Larry indicò col pollice la nuvola scura. — Non si può trasmettere con quella roba. Abbiamo tentato tutte le frequenze. Ci sono troppe interferenze.
— Forse è morto.
— No. È coraggioso e in gamba. Se la caverà benissimo.
Valery fissò lo sguardo sulla turbinante nuvola color melma. — Sembra viva… un mostro famelico… — Allungò una mano verso Larry. — Non puoi proprio fare niente? Non puoi mandare la scialuppa a prenderlo?
Larry la prese fra le braccia con tenerezza. — Non possiamo fare niente. Solo aspettare. La scialuppa non potrebbe atterrare nell’uragano. Possiamo solo aspettare. — E intanto si chiedeva: se ci fossi io, laggiù, e Dan fosse qui al sicuro, sarebbe così preoccupata?
— È terribile non poter far niente — disse Valery.
— Lo so, lo so.
— Quanto durerà l’uragano?
Larry si strinse nelle spalle. — È impossibile dirlo. Non abbiamo abbastanza dati sui fenomeni meteorologici del pianeta. L’ultimo è durato due giorni. Ma non sappiamo se era eccezionalmente lungo o… — Lasciò in sospeso la frase.
— O eccezionalmente breve — finì Valery. — Questo sembra anche peggio, eh?
Larry non rispose.
Valery non staccava gli occhi dal pianeta.
— Oh, Larry, se morisse…
— Sarà colpa mia.
Valery si voltò bruscamente, rimbalzando via dalla parete. — Colpa tua? E perché?
— Sono stato io a mandarlo laggiù, no?
— È il suo lavoro. E lui ci teneva ad andare.
— Avrei potuto impedirglielo — disse Larry. — Avrei potuto mandare un altro al suo posto. Io sapevo che era pericoloso.
Valery fluttuava a mezz’aria descrivendo un piccolo semicerchio attorno a Larry, che per vederla meglio si voltò con le spalle alla parete.
— Tu volevi che rischiasse di morire?
Larry chiuse gli occhi e cercò la risposta dentro di sé. — No.
— Almeno consciamente.
— Cioè?
— Sapevi che avrebbe corso pericoli enormi.
Larry annuì. — Sì, e ho pensato anche di andare giù con lui… ma quello che so fare io, laggiù non è richiesto. Potevo occupare dello spazio utile nella scialuppa e al campo solamente per dimostrare che ero coraggioso quanto Dan?

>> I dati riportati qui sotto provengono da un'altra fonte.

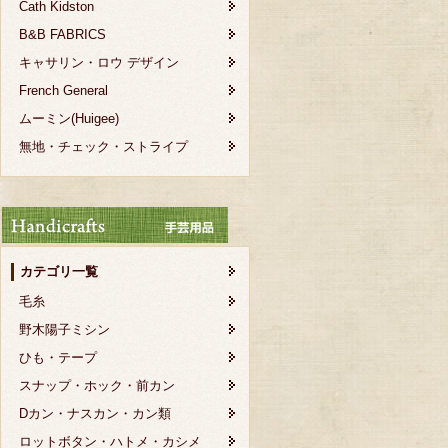
Cath Kidston
B&B FABRICS
キャサリン・ロウ デザイン
French General
ムーミン(Huigee)
無地・チェック・ストライプ
カテゴリ一覧
毛糸
野木陽子ミシン
ひも・テープ
スナップ・ホック・前カン
Dカン・ナスカン・カン類
ロットボタン・ハトメ・カシメ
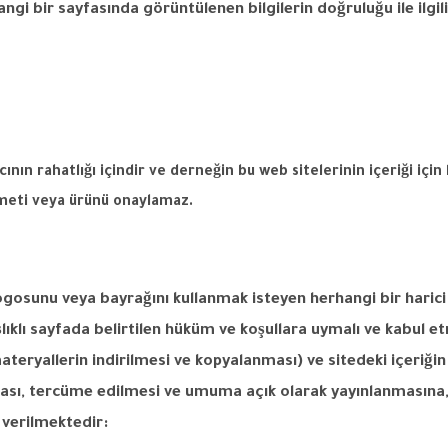
ngi bir sayfasında görüntülenen bilgilerin doğruluğu ile ilgil
.
ıcının
rahatlığı
içindir
ve
derneğin
bu
web
sitelerinin
içeriği
için
meti
veya
ürünü
onaylamaz
.
ogosunu
veya
bayrağını
kullanmak
isteyen
herhangi
bir
harici
lıklı
sayfada
belirtilen
hüküm
ve
koşullara
uymalı
ve
kabul
et
ateryallerin
indirilmesi
ve
kopyalanması
)
ve
sitedeki
içeriğin
ası
,
tercüme
edilmesi
ve
umuma
açık
olarak
yayınlanmasına
verilmektedir
:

— Però, nell’intimo, sapevi che sarebbe potuto rimanere ucciso.
— Certo. Ma questo non vuol dire… — Larry cominciò a capire dove Valery voleva arrivare. — Val, non penserai che… non puoi credere una cosa simile!
— Infatti non la credo — disse Valery. Ma il tono era incerto, poco convincente.
Certo che se lui morisse, tutti i miei problemi sarebbero risolti, pensò Larry. Ma subito un’altra parte della sua mente urlò: ma allora diventeresti un assassino, che tu l’abbia voluto o no!
Valery parve rendersi conto del tumulto che l’agitava. Gli prese una mano e lo attirò contro la parete di vetroplastica, fluttuando lentamente con lui nella grande stanza buia.
— Hai ragione tu — gli disse piano. — È inutile tormentarci. Dobbiamo solo aspettare.
— Val… non credere che io lo desiderassi. Non è così, te l’assicuro.
— Lo so — disse Val, dolcemente. — Lo so.
Scesero sul pavimento, e le calzature dalla suola di velcro li trattennero giù, facendoli aderire leggermente al tappeto.
— Visto che siamo qui — disse Valery, lasciandogli la mano e andando verso la scrivania e gli strumenti al centro della stanza, — ti faccio vedere quello che ho scoperto di nuovo sulle altre stelle.
Vuole cambiare discorso, pensò Larry. Cerca di evitare che pensiamo a Dan.
Val si sedette alla scrivania e sfiorò alcuni tasti sul pannello che aveva davanti. Sul videoschermo apparvero delle immagini.
Larry non vide altro che minuscoli puntini bianchi. Le stelle erano più grandi e più nitide, in certe immagini erano luminosissime. Ma i pianeti erano tutti informi macchioline di luce.